### [Instructions for the task]
Copy out each line of the entries below in which the string "Zugang" appears.

(Transcribed page contents)

------

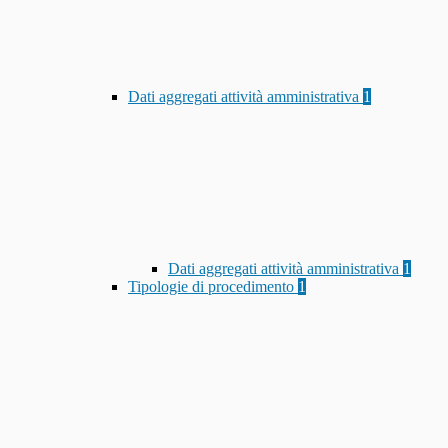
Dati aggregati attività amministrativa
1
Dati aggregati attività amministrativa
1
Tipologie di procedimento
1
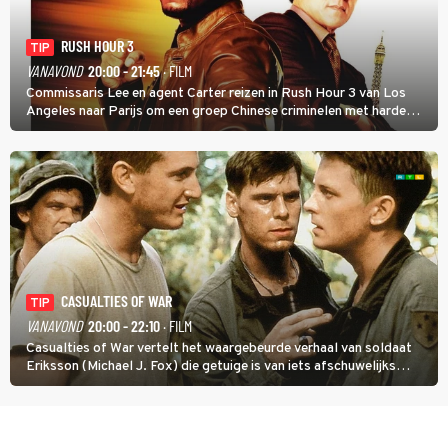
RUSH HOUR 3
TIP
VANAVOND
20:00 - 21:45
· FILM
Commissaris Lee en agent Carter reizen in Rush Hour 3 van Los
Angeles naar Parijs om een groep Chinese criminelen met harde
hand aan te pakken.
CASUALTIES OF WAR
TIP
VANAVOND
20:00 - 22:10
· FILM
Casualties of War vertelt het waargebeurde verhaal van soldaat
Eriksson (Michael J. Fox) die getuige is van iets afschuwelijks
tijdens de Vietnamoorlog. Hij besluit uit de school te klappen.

------

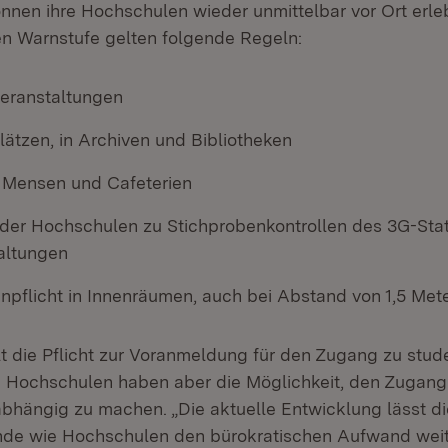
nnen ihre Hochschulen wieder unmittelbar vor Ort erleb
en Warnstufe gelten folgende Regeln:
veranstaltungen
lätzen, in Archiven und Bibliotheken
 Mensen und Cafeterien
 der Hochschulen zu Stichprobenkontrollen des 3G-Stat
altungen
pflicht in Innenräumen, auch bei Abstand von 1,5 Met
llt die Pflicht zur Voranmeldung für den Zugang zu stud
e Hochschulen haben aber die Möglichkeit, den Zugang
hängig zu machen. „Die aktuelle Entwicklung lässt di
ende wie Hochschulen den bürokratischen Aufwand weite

------

### [Response]
llt die Pflicht zur Voranmeldung für den Zugang zu stud
e Hochschulen haben aber die Möglichkeit, den Zugang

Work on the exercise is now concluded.